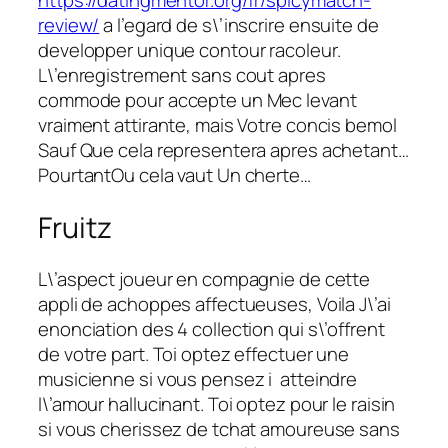
https://datingmentor.org/fr/spicymatch-
review/
a l’egard de s\’inscrire ensuite de
developper unique contour racoleur.
L\’enregistrement sans cout apres
commode pour accepte un Mec levant
vraiment attirante, mais Votre concis bemol
Sauf Que cela representera apres achetant…
PourtantOu cela vaut Un cherte…
Fruitz
L\’aspect joueur en compagnie de cette
appli de achoppes affectueuses, Voila J\’ai
enonciation des 4 collection qui s\’offrent
de votre part. Toi optez effectuer une
musicienne si vous pensez i atteindre
l\’amour hallucinant. Toi optez pour le raisin
si vous cherissez de tchat amoureuse sans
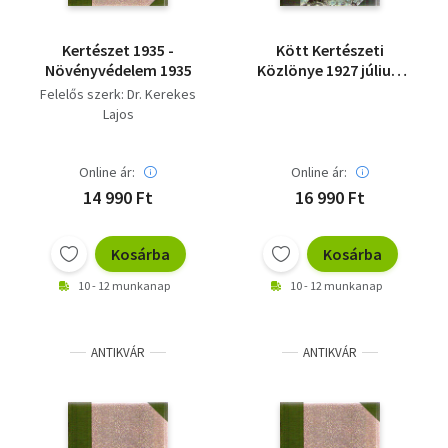
Kertészet 1935 -
Kött Kertészeti
Növényvédelem 1935
Közlönye 1927 július-
december - 1928 teljes
Felelős szerk: Dr. Kerekes
Lajos
Online ár:
Online ár:
14 990 Ft
16 990 Ft
Kosárba
Kosárba
10 - 12 munkanap
10 - 12 munkanap
ANTIKVÁR
ANTIKVÁR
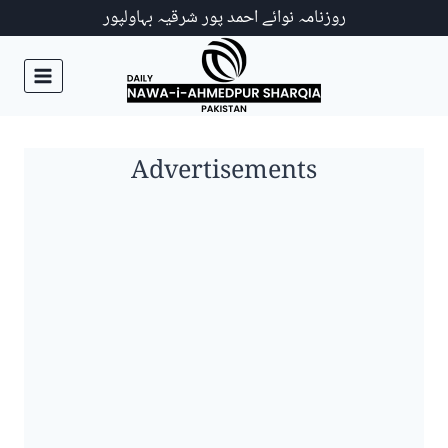
Ski
روزنامہ نوائے احمد پور شرقیہ بہاولپور
t
conten
Advertisements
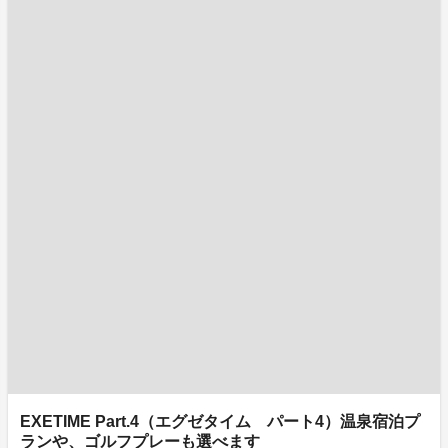
EXETIME Part.4（エグゼタイム パート4）温泉宿泊プ
ランや、ゴルフプレーも選べます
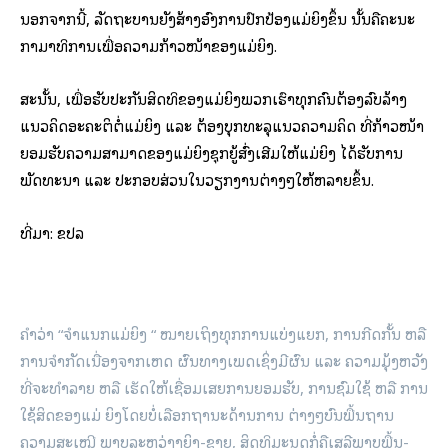
ນອກ­ຈາກ​ນີ້, ລັດ​ຖະບານ​ຍັງສ້າງ​ອົງ­ການ​ປົກ​ປ້ອງ​ແມ່­ຍິງ​ຂຶ້ນ ນັ້ນ​ຄື​ຄະ­ນະ​
ກຳ­ມາ​ທິ​ການ​ເພື່ອຄວາມ​ກ້າວ­ໜ້າ​ຂອງ​ແມ່​ຍິງ.
ສະ­ນັ້ນ
, ເພື່ອ​ຮັບ­ປະ­ກັນ​ສິດ­ທິ​ຂອງ​ແມ່­ຍິງ​ພວກ​ເຮົາ​ທຸກ​ຄົນ​ຕ້ອງ​ລົບ​ລ້າງ​
ແນວ​ຄິດ​ອະ­ຄະ­ຕິ​ຕໍ່​ແມ່­ຍິງ ແລະ ຕ້ອງ​ບຸກ​ທະ­ລຸ​ແນວ​ຄວາມ​ຄິດ ທີ່​ກ້າວ­ໜ້າ​
ຍອມ­ຮັບ​ຄວາມ​ສາ­ມາດຂອງ​ແມ່­ຍິງ​ຊຸກ­ຍູ້​ສົ່ງ­ເສີມ​ໃຫ້​ແມ່­ຍິງ ໄດ້​ຮັບ​ການ​
ພັດ­ທະ­ນາ ແລະ ປະ­ກອບ­ສ່ວນ​ໃນ​ວຽກ​ງານ​ຕ່າງໆ​ໃຫ້​ຫລາຍ​ຂຶ້ນ.
ທີ່​ມາ: ຂ​ປ​ລ
ຄຳ​ວ່າ “ຈຳ­ແນກ​ແມ່­ຍິງ “ ໝາຍ​ເຖິງ​ທຸກ​ການ​ແບ່ງ​ແຍກ, ການ​ກີດ​ກັ້ນ ຫລື
ການ​ຈຳ­ກັດ​ເນື່ອງ​ຈາກ​ເຫດ ຜົນ​ທາງ​ເພດ​ເຊິ່ງ​ມີ​ຜົນ ແລະ ຄວາມ​ມຸ້ງ​ຫວັງ​
ທີ່​ຈະ​ທຳ­ລາຍ ຫລື ເຮັດ​ໃຫ້​ເຊື່ອມ​ເສຍ​ການ​ຍອມ­ຮັບ, ການ​ຊົມ­ໃຊ້ ຫລື ການ​
ໃຊ້​ສິດ​ຂອງ​ແມ່ ຍິງ​ໂດຍ​ບໍ່​ເລືອກ​ຖາ­ນະ​ດ້ານ​ການ ຕ່າງໆ​ບົນ​ພື້ນ­ຖານ​
ຄວາມ​ສະ­ເໝີ ພາບ​ລະ­ຫວ່າງ​ຍິງ-​ຊາຍ, ສິດ­ທິ​ມະ­ນຸດ​ກໍ່​ຄື​ເສ­ລີ­ພາບ​ພື້ນ­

▶ **What the exercise asks**
Among the records above, locate the line containing "december - 1928 teljes" and the line containing "ທີ່​ມາ: ຂ​ປ​ລ", then transcribe exactly the lines starting at the first and ending at the second, with no pictures.

▶ **Worked solution**
december - 1928 teljes
Felelős szerk: Dr. Kerekes
Lajos
Online ár:
Online ár:
14 990 Ft
16 990 Ft
Kosárba
Kosárba
10 - 12 munkanap
10 - 12 munkanap
ANTIKVÁR
ANTIKVÁR
Ski
روزنامہ نوائے احمد پور شرقیہ بہاولپور
t
conten
Advertisements
EXETIME Part.4（エグゼタイム パート4）温泉宿泊プ
ランや、ゴルフプレーも選べます
ນອກ­ຈາກ​ນີ້, ລັດ​ຖະບານ​ຍັງສ້າງ​ອົງ­ການ​ປົກ​ປ້ອງ​ແມ່­ຍິງ​ຂຶ້ນ ນັ້ນ​ຄື​ຄະ­ນະ​
ກຳ­ມາ​ທິ​ການ​ເພື່ອຄວາມ​ກ້າວ­ໜ້າ​ຂອງ​ແມ່​ຍິງ.
ສະ­ນັ້ນ
, ເພື່ອ​ຮັບ­ປະ­ກັນ​ສິດ­ທິ​ຂອງ​ແມ່­ຍິງ​ພວກ​ເຮົາ​ທຸກ​ຄົນ​ຕ້ອງ​ລົບ​ລ້າງ​
ແນວ​ຄິດ​ອະ­ຄະ­ຕິ​ຕໍ່​ແມ່­ຍິງ ແລະ ຕ້ອງ​ບຸກ​ທະ­ລຸ​ແນວ​ຄວາມ​ຄິດ ທີ່​ກ້າວ­ໜ້າ​
ຍອມ­ຮັບ​ຄວາມ​ສາ­ມາດຂອງ​ແມ່­ຍິງ​ຊຸກ­ຍູ້​ສົ່ງ­ເສີມ​ໃຫ້​ແມ່­ຍິງ ໄດ້​ຮັບ​ການ​
ພັດ­ທະ­ນາ ແລະ ປະ­ກອບ­ສ່ວນ​ໃນ​ວຽກ​ງານ​ຕ່າງໆ​ໃຫ້​ຫລາຍ​ຂຶ້ນ.
ທີ່​ມາ: ຂ​ປ​ລ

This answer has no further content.